**Work instruction:** The records that follow need to be output exactly as they are.

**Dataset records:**

▬▬▬▬▬▬

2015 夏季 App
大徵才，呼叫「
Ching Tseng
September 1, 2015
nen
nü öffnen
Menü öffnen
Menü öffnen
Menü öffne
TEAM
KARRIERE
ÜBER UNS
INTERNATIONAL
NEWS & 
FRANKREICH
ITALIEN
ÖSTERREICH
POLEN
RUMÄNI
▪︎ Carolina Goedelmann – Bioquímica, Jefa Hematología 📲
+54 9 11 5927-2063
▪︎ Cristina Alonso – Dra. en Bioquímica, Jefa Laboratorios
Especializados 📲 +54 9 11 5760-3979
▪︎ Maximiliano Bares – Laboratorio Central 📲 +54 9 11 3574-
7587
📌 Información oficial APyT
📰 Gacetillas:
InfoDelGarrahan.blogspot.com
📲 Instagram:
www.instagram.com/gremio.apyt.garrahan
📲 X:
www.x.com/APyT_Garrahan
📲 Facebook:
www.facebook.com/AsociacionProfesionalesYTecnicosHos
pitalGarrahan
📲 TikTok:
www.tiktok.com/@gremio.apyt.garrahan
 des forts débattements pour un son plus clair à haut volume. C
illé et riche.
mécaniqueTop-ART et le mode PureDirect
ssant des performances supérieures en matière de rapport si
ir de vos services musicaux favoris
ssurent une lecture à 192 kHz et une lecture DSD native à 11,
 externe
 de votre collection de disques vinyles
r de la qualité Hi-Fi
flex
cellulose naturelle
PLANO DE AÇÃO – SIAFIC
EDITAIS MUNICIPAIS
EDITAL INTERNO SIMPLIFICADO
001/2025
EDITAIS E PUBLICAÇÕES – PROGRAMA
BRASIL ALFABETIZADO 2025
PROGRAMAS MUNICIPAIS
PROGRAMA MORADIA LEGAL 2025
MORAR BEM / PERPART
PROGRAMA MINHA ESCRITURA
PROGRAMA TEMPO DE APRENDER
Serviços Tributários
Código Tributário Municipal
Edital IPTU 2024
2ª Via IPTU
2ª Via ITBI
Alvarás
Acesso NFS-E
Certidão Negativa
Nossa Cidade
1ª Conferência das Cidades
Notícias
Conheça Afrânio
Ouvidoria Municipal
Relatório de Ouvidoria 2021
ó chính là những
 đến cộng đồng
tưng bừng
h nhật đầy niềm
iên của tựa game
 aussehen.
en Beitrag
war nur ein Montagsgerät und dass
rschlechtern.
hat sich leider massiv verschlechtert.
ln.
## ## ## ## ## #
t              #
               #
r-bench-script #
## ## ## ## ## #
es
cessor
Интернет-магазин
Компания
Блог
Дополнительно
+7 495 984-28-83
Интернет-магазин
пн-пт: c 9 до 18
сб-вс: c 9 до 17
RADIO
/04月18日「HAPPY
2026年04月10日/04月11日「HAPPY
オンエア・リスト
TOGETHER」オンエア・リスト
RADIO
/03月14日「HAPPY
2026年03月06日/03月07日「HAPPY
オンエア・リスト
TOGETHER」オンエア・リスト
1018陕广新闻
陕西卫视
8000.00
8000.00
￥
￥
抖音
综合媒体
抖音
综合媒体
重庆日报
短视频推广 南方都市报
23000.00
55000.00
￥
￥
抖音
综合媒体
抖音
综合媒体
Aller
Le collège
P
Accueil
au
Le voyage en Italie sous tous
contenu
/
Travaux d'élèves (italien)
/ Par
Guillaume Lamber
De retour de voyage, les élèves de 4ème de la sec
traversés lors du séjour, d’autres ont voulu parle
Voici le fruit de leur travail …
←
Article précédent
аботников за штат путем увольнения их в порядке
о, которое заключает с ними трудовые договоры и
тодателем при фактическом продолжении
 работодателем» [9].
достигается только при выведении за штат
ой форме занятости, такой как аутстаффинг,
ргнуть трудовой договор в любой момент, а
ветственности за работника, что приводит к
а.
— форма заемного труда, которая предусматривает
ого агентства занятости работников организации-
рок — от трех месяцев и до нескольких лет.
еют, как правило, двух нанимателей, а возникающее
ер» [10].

▬▬▬▬▬▬

**Exercise output:**
2015 夏季 App
大徵才，呼叫「
Ching Tseng
September 1, 2015
nen
nü öffnen
Menü öffnen
Menü öffnen
Menü öffne
TEAM
KARRIERE
ÜBER UNS
INTERNATIONAL
NEWS & 
FRANKREICH
ITALIEN
ÖSTERREICH
POLEN
RUMÄNI
▪︎ Carolina Goedelmann – Bioquímica, Jefa Hematología 📲
+54 9 11 5927-2063
▪︎ Cristina Alonso – Dra. en Bioquímica, Jefa Laboratorios
Especializados 📲 +54 9 11 5760-3979
▪︎ Maximiliano Bares – Laboratorio Central 📲 +54 9 11 3574-
7587
📌 Información oficial APyT
📰 Gacetillas:
InfoDelGarrahan.blogspot.com
📲 Instagram:
www.instagram.com/gremio.apyt.garrahan
📲 X:
www.x.com/APyT_Garrahan
📲 Facebook:
www.facebook.com/AsociacionProfesionalesYTecnicosHos
pitalGarrahan
📲 TikTok:
www.tiktok.com/@gremio.apyt.garrahan
 des forts débattements pour un son plus clair à haut volume. C
illé et riche.
mécaniqueTop-ART et le mode PureDirect
ssant des performances supérieures en matière de rapport si
ir de vos services musicaux favoris
ssurent une lecture à 192 kHz et une lecture DSD native à 11,
 externe
 de votre collection de disques vinyles
r de la qualité Hi-Fi
flex
cellulose naturelle
PLANO DE AÇÃO – SIAFIC
EDITAIS MUNICIPAIS
EDITAL INTERNO SIMPLIFICADO
001/2025
EDITAIS E PUBLICAÇÕES – PROGRAMA
BRASIL ALFABETIZADO 2025
PROGRAMAS MUNICIPAIS
PROGRAMA MORADIA LEGAL 2025
MORAR BEM / PERPART
PROGRAMA MINHA ESCRITURA
PROGRAMA TEMPO DE APRENDER
Serviços Tributários
Código Tributário Municipal
Edital IPTU 2024
2ª Via IPTU
2ª Via ITBI
Alvarás
Acesso NFS-E
Certidão Negativa
Nossa Cidade
1ª Conferência das Cidades
Notícias
Conheça Afrânio
Ouvidoria Municipal
Relatório de Ouvidoria 2021
ó chính là những
 đến cộng đồng
tưng bừng
h nhật đầy niềm
iên của tựa game
 aussehen.
en Beitrag
war nur ein Montagsgerät und dass
rschlechtern.
hat sich leider massiv verschlechtert.
ln.
## ## ## ## ## #
t              #
               #
r-bench-script #
## ## ## ## ## #
es
cessor
Интернет-магазин
Компания
Блог
Дополнительно
+7 495 984-28-83
Интернет-магазин
пн-пт: c 9 до 18
сб-вс: c 9 до 17
RADIO
/04月18日「HAPPY
2026年04月10日/04月11日「HAPPY
オンエア・リスト
TOGETHER」オンエア・リスト
RADIO
/03月14日「HAPPY
2026年03月06日/03月07日「HAPPY
オンエア・リスト
TOGETHER」オンエア・リスト
1018陕广新闻
陕西卫视
8000.00
8000.00
￥
￥
抖音
综合媒体
抖音
综合媒体
重庆日报
短视频推广 南方都市报
23000.00
55000.00
￥
￥
抖音
综合媒体
抖音
综合媒体
Aller
Le collège
P
Accueil
au
Le voyage en Italie sous tous
contenu
/
Travaux d'élèves (italien)
/ Par
Guillaume Lamber
De retour de voyage, les élèves de 4ème de la sec
traversés lors du séjour, d’autres ont voulu parle
Voici le fruit de leur travail …
←
Article précédent
аботников за штат путем увольнения их в порядке
о, которое заключает с ними трудовые договоры и
тодателем при фактическом продолжении
 работодателем» [9].
достигается только при выведении за штат
ой форме занятости, такой как аутстаффинг,
ргнуть трудовой договор в любой момент, а
ветственности за работника, что приводит к
а.
— форма заемного труда, которая предусматривает
ого агентства занятости работников организации-
рок — от трех месяцев и до нескольких лет.
еют, как правило, двух нанимателей, а возникающее
ер» [10].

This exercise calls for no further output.